(MATERIAL SUPPLIED)

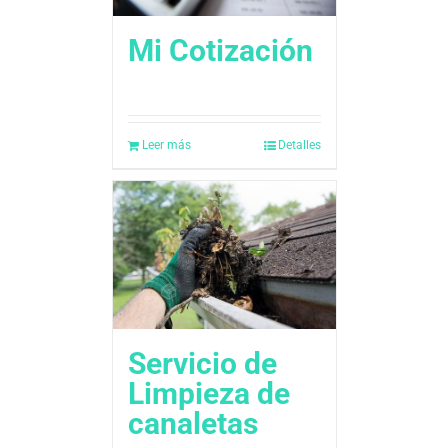
Mi Cotización
Leer más
Detalles
Servicio de
Limpieza de
canaletas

(End MATERIAL SUPPLIED)

YOUR INSTRUCTIONS -> The copy you produce must hold all the records above exactly and none of their pictures.

WRITTEN SOLUTION ->
Mi Cotización
Leer más
Detalles
Servicio de
Limpieza de
canaletas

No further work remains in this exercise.